Vanguard, meanwhile, has called the investment case for cryptocurrencies “weak,” and users of its brokerage platform were blocked from buying and selling the funds.
“Unlike stocks and bonds, most crypto assets lack intrinsic economic value and generate no cash flows,” a Vanguard spokesperson previously told Blockworks. “And cryptocurrencies’ high volatility runs counter to our goal of helping investors generate positive real returns over the long term.”
Ric Edelman, founder of Edelman financial services, has said he expects bitcoin ETFs to ultimately see widespread availability from most registered investment advisers (RIAs) and brokerage firms.
But wirehouses — such as Morgan Stanley, Merrill Lynch and Wells Fargo — are likely to be slower to offer such funds, he noted last month.
“Big firms are engaging, but their bureaucracies move slowly,” Edelman said Thursday. “Investment committees, and compliance and risk management officers, aren’t going to capitulate to pressure from the sales and marketing teams.”
On Wednesday, CoinDesk reported that Morgan Stanley was looking into offering bitcoin ETFs to some customers.

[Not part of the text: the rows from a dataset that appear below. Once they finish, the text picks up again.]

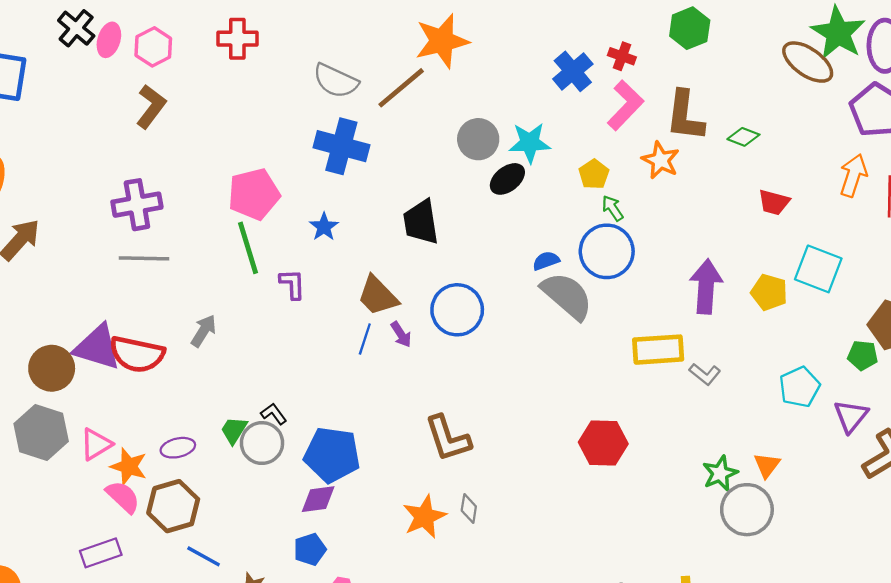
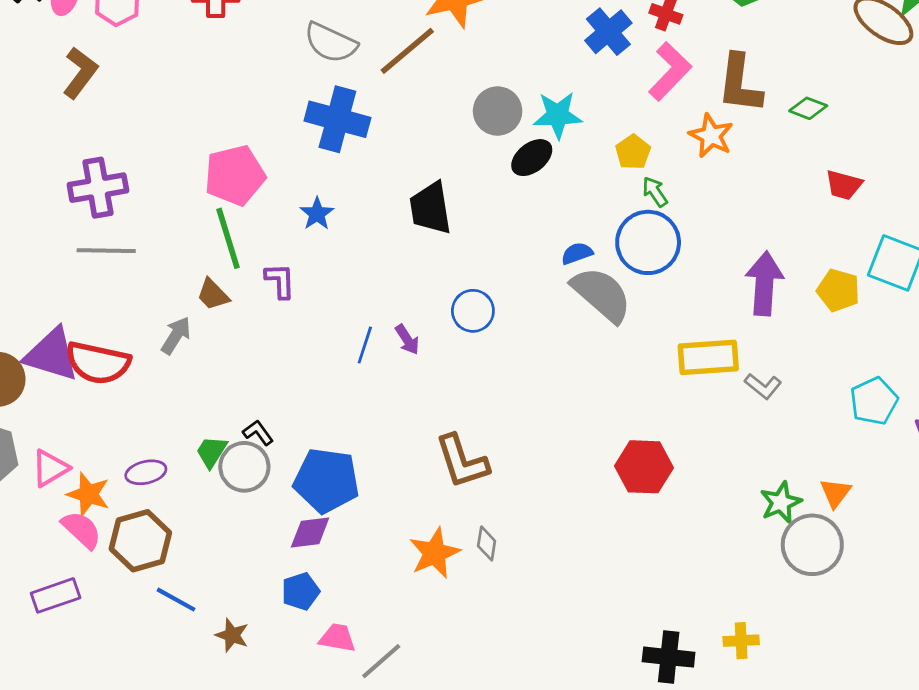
brown L-shape: (151, 106) -> (80, 73), moved
brown trapezoid: (378, 296) -> (213, 294), moved, size x0.7
blue circle: (457, 310) -> (473, 311), size x0.7

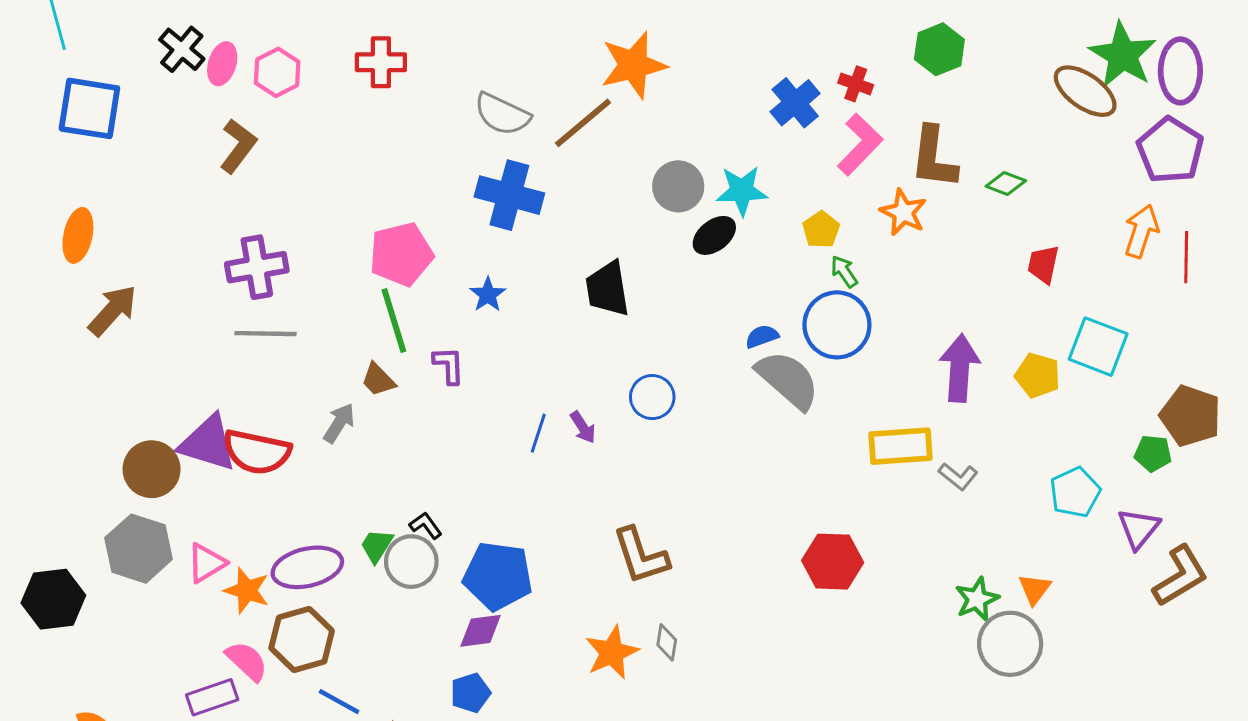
red trapezoid: (844, 185) -> (1043, 264), turned 87
purple ellipse: (146, 472) -> (307, 567), size x1.6
pink semicircle: (82, 530) -> (247, 661), moved

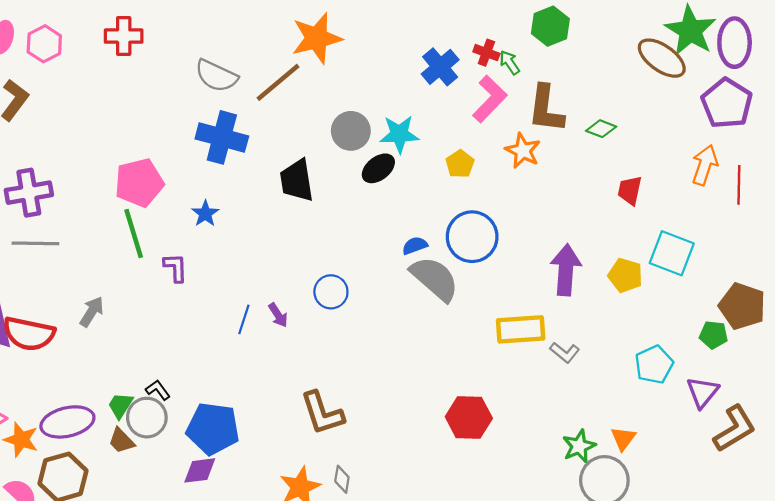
green arrow: (844, 272) -> (510, 63), moved
black trapezoid: (608, 289) -> (297, 180), moved
brown trapezoid: (378, 380) -> (121, 441), moved

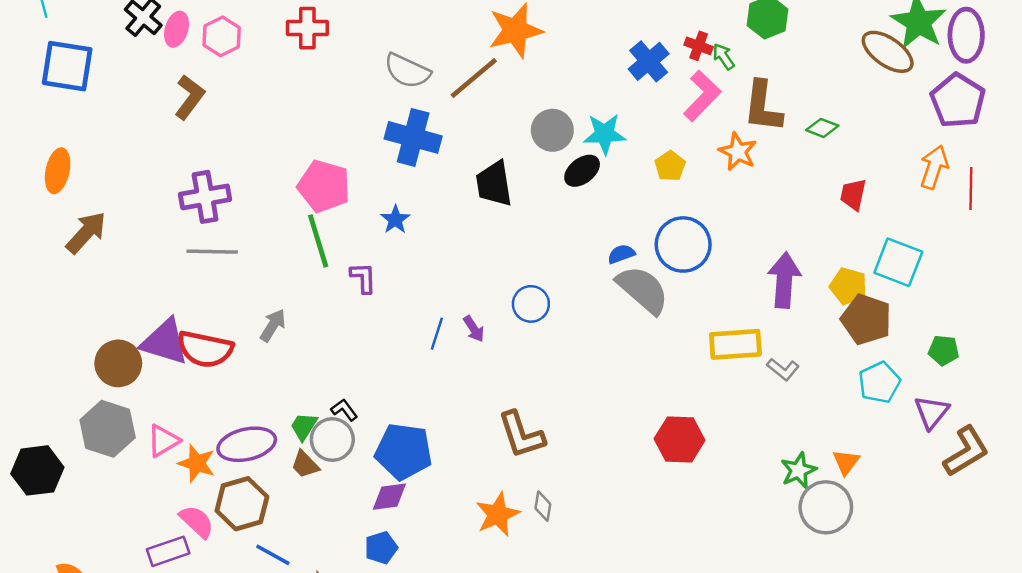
pink pentagon: (139, 183) -> (324, 186), turned 30
brown pentagon: (742, 306) -> (866, 319), moved

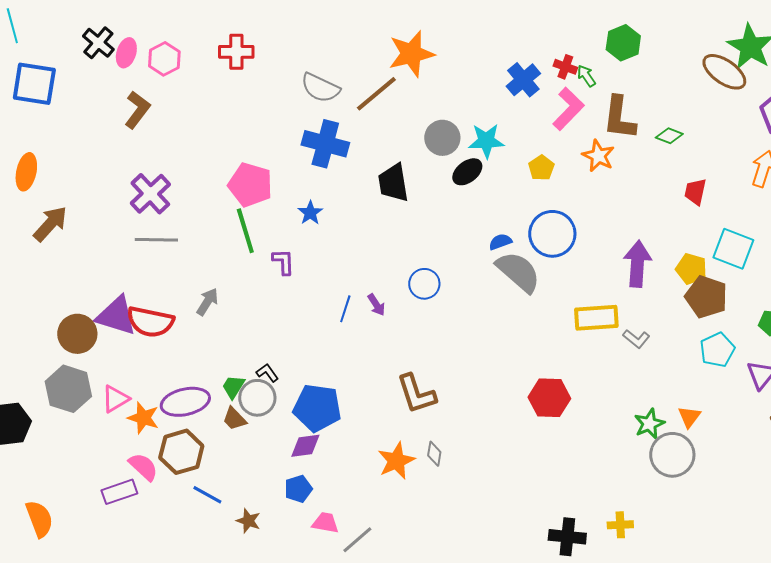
purple cross: (205, 197) -> (150, 194), turned -33

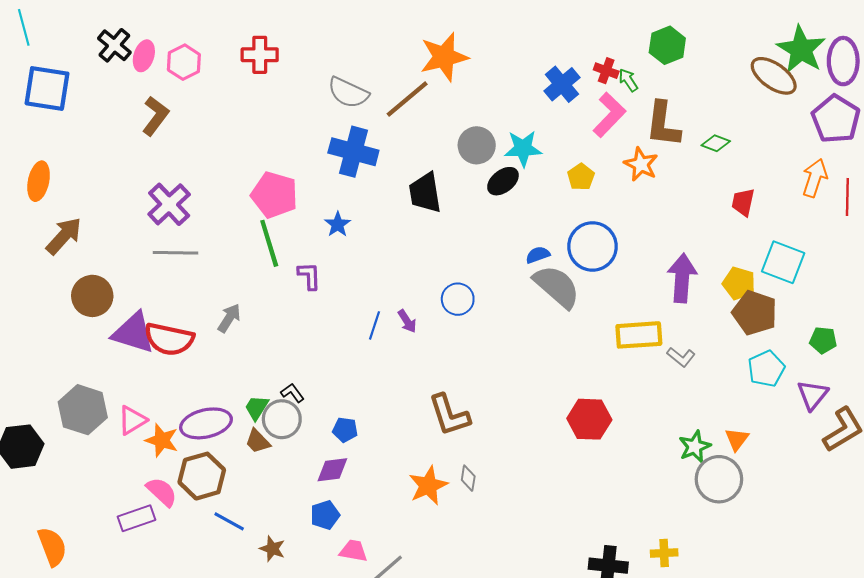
brown circle: (77, 334) -> (92, 296), moved
blue pentagon: (317, 408) -> (345, 430), size x0.5

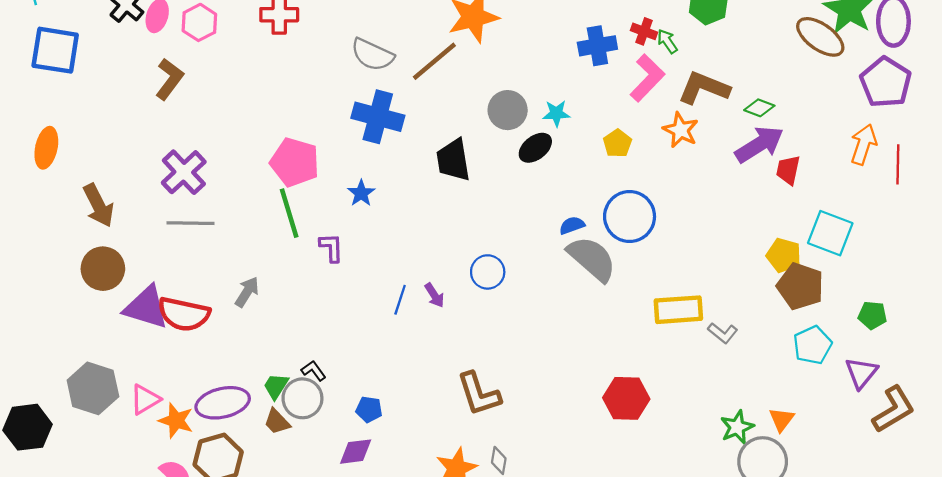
blue cross: (562, 84) -> (597, 46), turned 30
brown L-shape: (663, 124) -> (704, 88), turned 105
cyan star: (523, 149) -> (556, 113), size x0.7
brown arrow: (64, 236) -> (98, 205), moved, turned 111
purple arrow: (682, 278) -> (759, 144), moved, turned 54

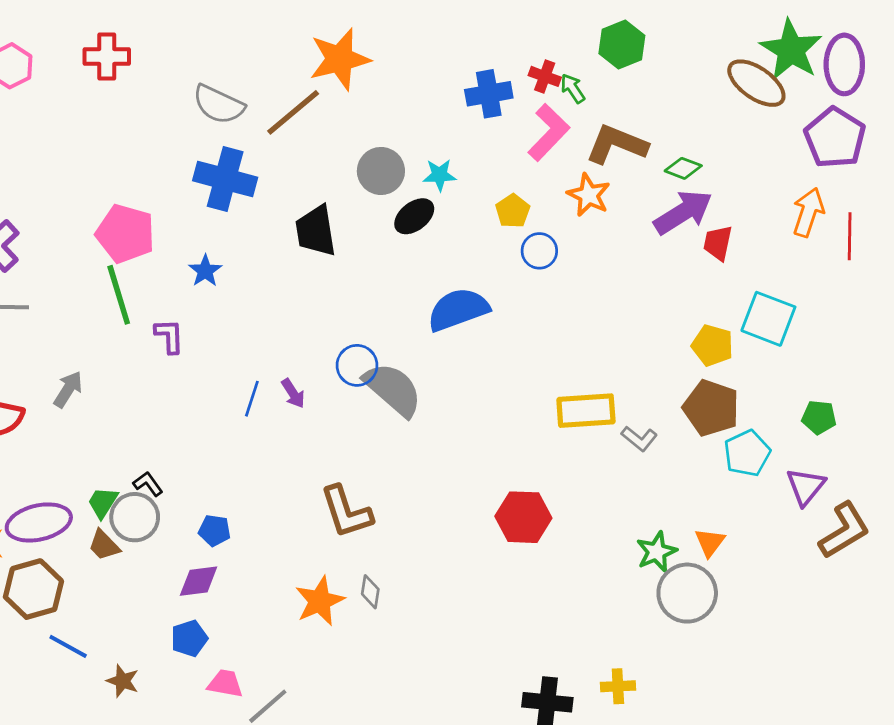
blue circle: (630, 217) -> (539, 251), moved, size x0.6
blue semicircle: (572, 225) -> (458, 309), size x2.0
gray semicircle: (592, 259) -> (393, 389), moved
brown pentagon: (800, 286) -> (711, 408), moved

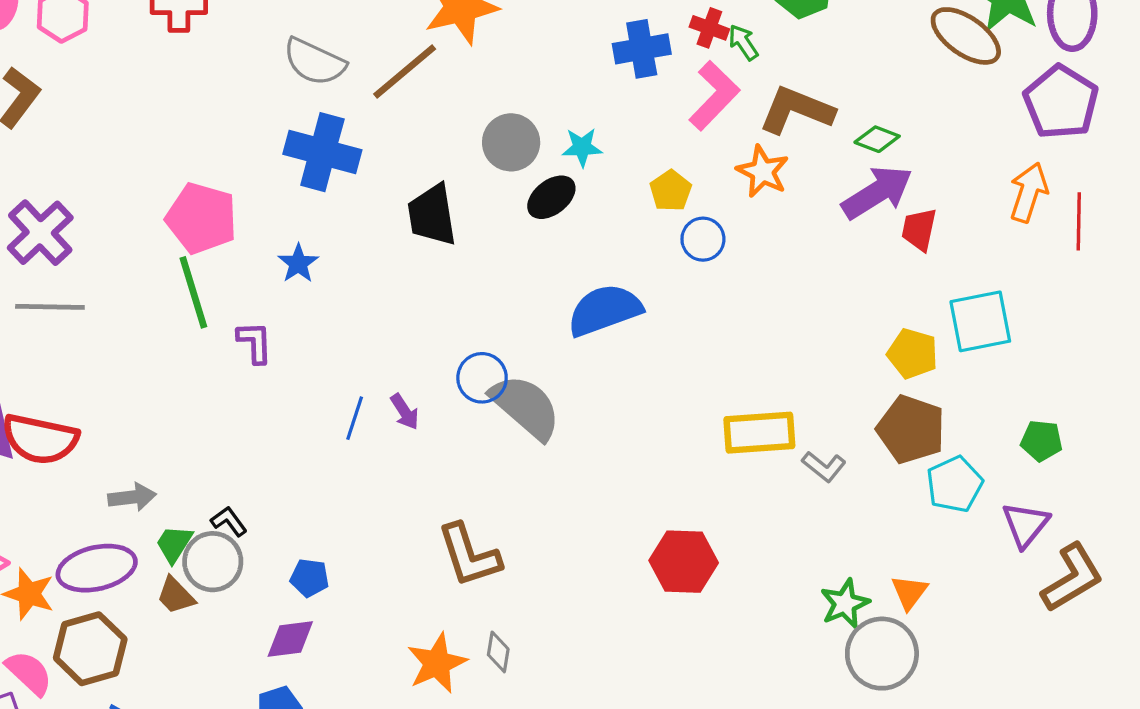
cyan square: (768, 319) -> (980, 321), turned -32
gray arrow: (68, 389) -> (132, 497), moved, turned 51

A spokesperson for Morgan Stanley declined to comment on the report.
In January, a separate section of Wells Fargo — Wells Fargo Advisors — began offering bitcoin ETFs to customers. However, clients specifically had to seek out such products, according to a report from Investment News.
Bitcoin ETFs have put up record numbers this week, notching new highs for both trade volume and net inflows as bitcoin hovers around $60,000.
The clear investor demand for these products has convinced some firms they need to offer them to their clients, Edelman noted.
“The demand, along with rapidly rising prices, are spurring firms to accelerate their activities,” he told Blockworks. “Every day they don’t let their advisers allocate, they get complaints from both reps and clients, which serves nobody’s best interests.”